Edgar has seen examples of lenders asking accountants to verify the ongoing income of a client’s spouse and whether a client’s car would be used predominantly for business purposes.
“Unless I'm driving that car myself, I can only take the client’s word for it,” he says. “We normally won’t have any evidence to support what a client may say about their future earnings, so why are the lenders asking for an accountant’s letter? To shift the risk from them to us.”
Keddie Waller, head of public practice and SMEs at CPA Australia, says the certificates are a means of offloading a lender’s due diligence obligations to accountants.

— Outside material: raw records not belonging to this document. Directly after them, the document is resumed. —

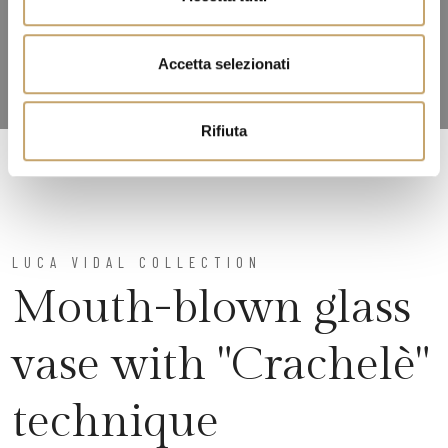
s
e
n
Accetta selezionati
s
o
Rifiuta
LUCA VIDAL COLLECTION
Mouth-blown glass
vase with "Crachelè"
technique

Waller explains that the certificates often confirm that the accountant has explained the loan and its terms and conditions to the client and that they have assessed the client's ability to repay the loan.
“It is unreasonable for a lender to expect it is the responsibility of a third party, being the accountant, to explain the terms and conditions of a loan product that [they] have nothing to do with,” she says. “We've been having discussions with the ABA [Australian Banking Association] about these certificates and requests for more than a decade.”
Loosening lending rules
Accessing loans can be tougher for small businesses in the current economic climate and the federal government’s proposed legislation to unwind responsible lending rules for banks aims to help speed up loan approvals.
The proposed changes have been referred to a parliamentary inquiry and submissions are due to close on 3 February 2021.
If legislated, banks and some non-bank lenders will only be controlled under APRA’s prudential lending standards, with the responsible lending obligations and ASIC’s guidance for compliance also removed.
“We are worried that this reform has the potential for lenders to rely on accountants’ letters, capacity to repay certificates and other third-party certifications even more.
“We have made a submission [to Treasury] strongly recommending there should be an explicit obligation that mandates the determination of capacity to repay must be made by the lender and that the lender cannot ask applicants to engage with third parties to determine their capacity to repay as part of the loan application, she adds.
Edgar says some practitioners are facing additional pressure to sign certificates in what is, by anyone’s standards, a volatile economic environment.
“They may be concerned about losing a client if they don’t sign them,” he says. “They may just get overwhelmed by the pressure being put on them and sign off on things they shouldn't sign off on.
“With regards to the risks involved, the banks don’t care – brokers want their commission, and the client understandably just wants the loan approved. All these factors result in accountants being put in a very difficult position that could have serious ramifications later on.”
Waller stresses that accountants should only sign off on things they can factually verify.
“Our advice is to support your client through the loan process by only providing things you can factually verify such as cash flow statements, balance sheets, profit and loss statements,” she says.
“Don’t expose yourself to the potential risks of signing these documents. Leave the due diligence to the lenders, it’s their responsibility.”